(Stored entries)
-- Opening Marker --
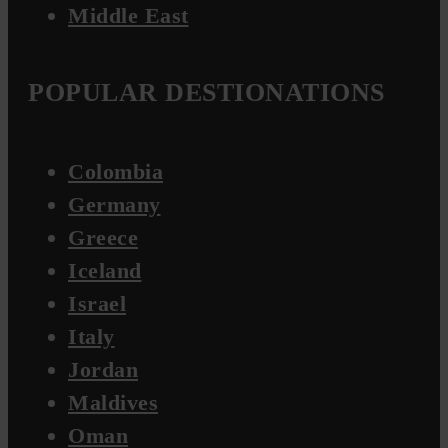
Middle East
POPULAR DESTIONATIONS
Colombia
Germany
Greece
Iceland
Israel
Italy
Jordan
Maldives
Oman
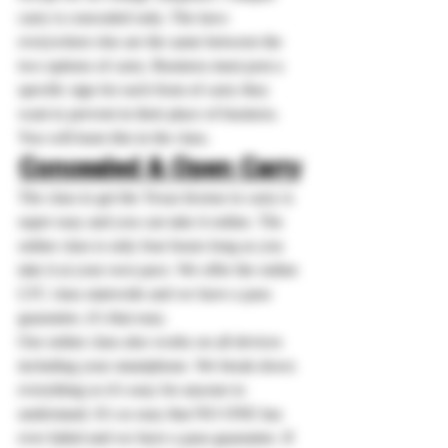
carry is concealed only. The laws 
everywhere else are the same between the 
two options of carry. Business must post a 
specific sign for each from of carry they 
want to prevent in their place of business. 
You will learn this in the class.
Concealed & Open Carry
The class to get the Texas license to carry is 
super easy and you can take it online. The 
online class is only four hours long as you 
take it at your own pace. We offer the online 
LTC class statewide and we have a pass 
guarantee, it’s that easy.
Our online class also works on all devices 
including your smartphone. We break down 
everything so it’s easy for anyone to 
understand. It’s so easy that NO ONE has 
ever failed and we have a pass guarantee. If 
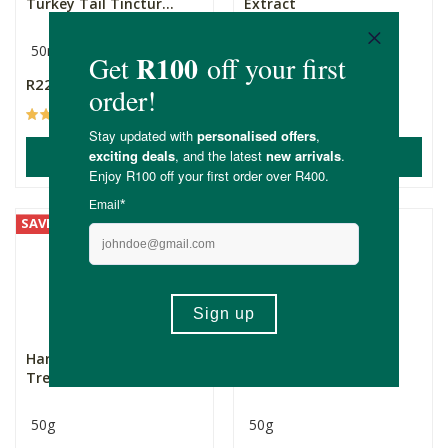
Turkey Tail Tinctur...
Extract
50ml
30ml
R229.00
R249.00
(15)
(5)
ADD TO BASKET
ADD TO BASKET
SAVE
Harmonic Mycology
Harmonic Mycology
Tremella Powder
Maitake Powder
50g
50g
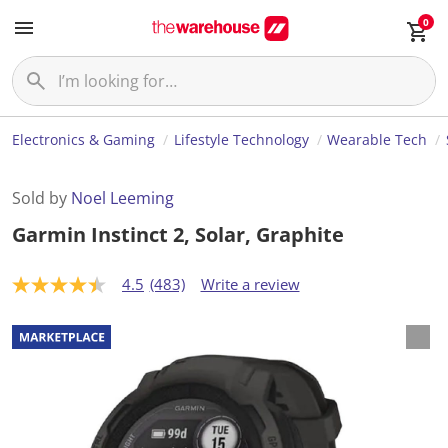
0
Electronics & Gaming
Lifestyle Technology
Wearable Tech
Sold by
Noel Leeming
Garmin Instinct 2, Solar, Graphite
4.5
(483)
Write a review
4
.
5
o
u
t
o
f
5
s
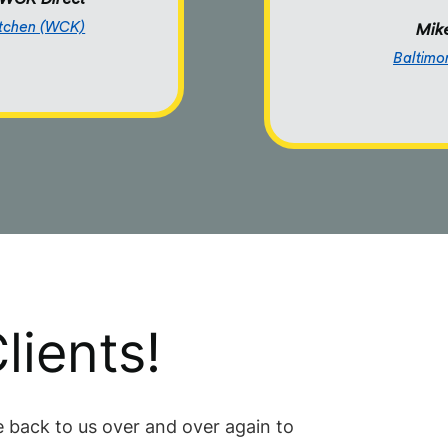
itchen (WCK)
Mike
Baltimo
lients!
 back to us over and over again to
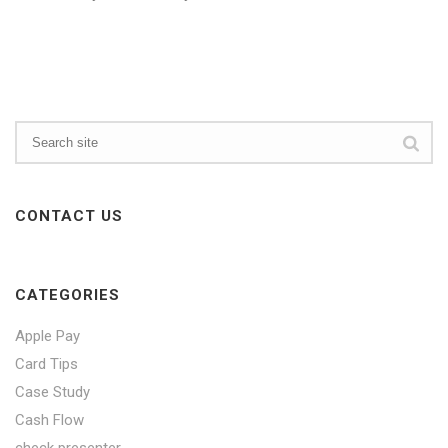
CONTACT US
CATEGORIES
Apple Pay
Card Tips
Case Study
Cash Flow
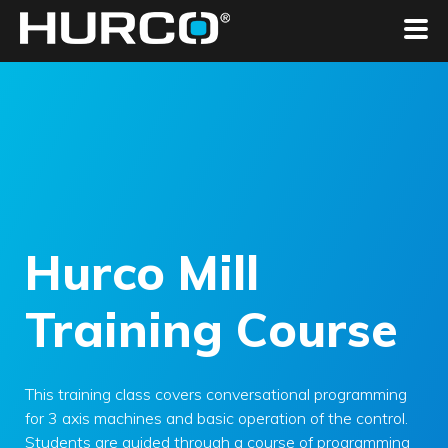
Hurco Mill
Training Course
This training class covers conversational programming
for 3 axis machines and basic operation of the control.
Students are guided through a course of programming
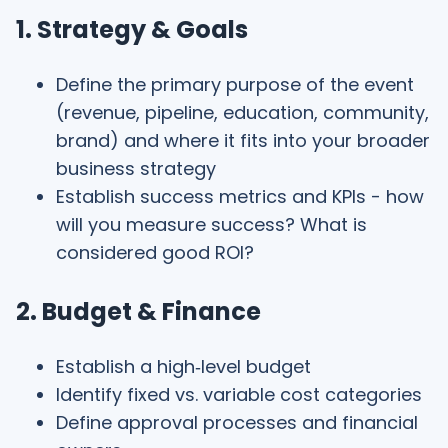
1. Strategy & Goals
Define the primary purpose of the event
(revenue, pipeline, education, community,
brand) and where it fits into your broader
business strategy
Establish success metrics and KPIs - how
will you measure success? What is
considered good ROI?
2. Budget & Finance
Establish a high‑level budget
Identify fixed vs. variable cost categories
Define approval processes and financial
-- Closing Marker --
__BRIEF__: Begin at the first line of the entries and end at the line containing "Tremella Powder": write out each line exactly, skipping pictures.

__SOLUTION TO THIS PROBLEM__:
Middle East
POPULAR DESTIONATIONS
Colombia
Germany
Greece
Iceland
Israel
Italy
Jordan
Maldives
Oman
carry is concealed only. The laws 
everywhere else are the same between the 
two options of carry. Business must post a 
specific sign for each from of carry they 
want to prevent in their place of business. 
You will learn this in the class.
Concealed & Open Carry
The class to get the Texas license to carry is 
super easy and you can take it online. The 
online class is only four hours long as you 
take it at your own pace. We offer the online 
LTC class statewide and we have a pass 
guarantee, it’s that easy.
Our online class also works on all devices 
including your smartphone. We break down 
everything so it’s easy for anyone to 
understand. It’s so easy that NO ONE has 
ever failed and we have a pass guarantee. If 
Turkey Tail Tinctur...
Extract
50ml
30ml
R229.00
R249.00
(15)
(5)
ADD TO BASKET
ADD TO BASKET
SAVE
Harmonic Mycology
Harmonic Mycology
Tremella Powder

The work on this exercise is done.